[Opening Exercise materials section]

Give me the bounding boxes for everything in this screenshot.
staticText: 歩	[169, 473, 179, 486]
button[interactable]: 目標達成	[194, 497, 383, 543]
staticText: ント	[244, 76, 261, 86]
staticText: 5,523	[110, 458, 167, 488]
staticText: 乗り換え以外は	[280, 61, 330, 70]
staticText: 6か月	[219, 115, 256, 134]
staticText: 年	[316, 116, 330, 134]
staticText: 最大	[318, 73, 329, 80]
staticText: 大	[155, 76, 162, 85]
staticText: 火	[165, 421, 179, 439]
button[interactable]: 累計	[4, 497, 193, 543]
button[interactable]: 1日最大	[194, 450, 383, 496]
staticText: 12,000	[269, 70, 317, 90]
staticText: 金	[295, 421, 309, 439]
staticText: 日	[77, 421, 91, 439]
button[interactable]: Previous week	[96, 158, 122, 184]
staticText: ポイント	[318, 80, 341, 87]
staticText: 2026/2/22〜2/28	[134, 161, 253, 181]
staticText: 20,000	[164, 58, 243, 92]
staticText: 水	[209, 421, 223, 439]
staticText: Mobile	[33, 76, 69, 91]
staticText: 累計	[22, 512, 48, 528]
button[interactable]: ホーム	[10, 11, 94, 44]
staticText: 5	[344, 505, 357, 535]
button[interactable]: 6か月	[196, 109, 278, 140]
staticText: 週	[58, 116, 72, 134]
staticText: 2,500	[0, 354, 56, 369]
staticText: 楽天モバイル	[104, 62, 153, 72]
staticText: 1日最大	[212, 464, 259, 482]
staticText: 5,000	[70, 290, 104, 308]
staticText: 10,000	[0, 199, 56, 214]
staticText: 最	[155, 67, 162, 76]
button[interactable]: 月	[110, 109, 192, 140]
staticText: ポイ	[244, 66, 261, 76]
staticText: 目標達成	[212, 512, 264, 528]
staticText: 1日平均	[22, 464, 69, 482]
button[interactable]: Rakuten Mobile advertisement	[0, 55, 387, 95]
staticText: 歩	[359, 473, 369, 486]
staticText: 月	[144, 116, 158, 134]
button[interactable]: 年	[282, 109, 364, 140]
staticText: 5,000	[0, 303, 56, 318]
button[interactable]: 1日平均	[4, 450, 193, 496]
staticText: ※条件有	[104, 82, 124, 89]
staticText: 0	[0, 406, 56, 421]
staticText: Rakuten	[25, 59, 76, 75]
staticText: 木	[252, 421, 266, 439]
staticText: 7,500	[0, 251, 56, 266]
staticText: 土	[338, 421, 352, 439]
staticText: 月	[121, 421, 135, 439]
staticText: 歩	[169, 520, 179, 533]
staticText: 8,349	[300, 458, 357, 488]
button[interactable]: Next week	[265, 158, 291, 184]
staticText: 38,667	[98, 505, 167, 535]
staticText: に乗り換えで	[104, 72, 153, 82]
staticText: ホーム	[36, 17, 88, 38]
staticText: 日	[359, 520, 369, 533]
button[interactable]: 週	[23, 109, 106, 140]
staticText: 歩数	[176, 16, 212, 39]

[Closing Exercise materials section]
[Opening Exercise materials section]

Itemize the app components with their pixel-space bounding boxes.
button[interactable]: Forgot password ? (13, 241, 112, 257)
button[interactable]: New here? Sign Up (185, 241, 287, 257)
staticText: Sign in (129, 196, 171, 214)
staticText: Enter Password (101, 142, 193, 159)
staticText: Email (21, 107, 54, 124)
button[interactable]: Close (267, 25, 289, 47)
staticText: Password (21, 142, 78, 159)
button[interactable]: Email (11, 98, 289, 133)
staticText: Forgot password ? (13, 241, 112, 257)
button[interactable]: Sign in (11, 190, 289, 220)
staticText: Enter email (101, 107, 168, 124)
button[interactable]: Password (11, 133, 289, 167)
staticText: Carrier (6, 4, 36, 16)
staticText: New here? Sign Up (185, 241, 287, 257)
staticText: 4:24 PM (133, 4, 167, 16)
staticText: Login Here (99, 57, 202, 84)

[Closing Exercise materials section]

§ **Exercise**:
A single number is the answer here: how many lines of the material contain the string "boxes"?

§ **Finished task**:
2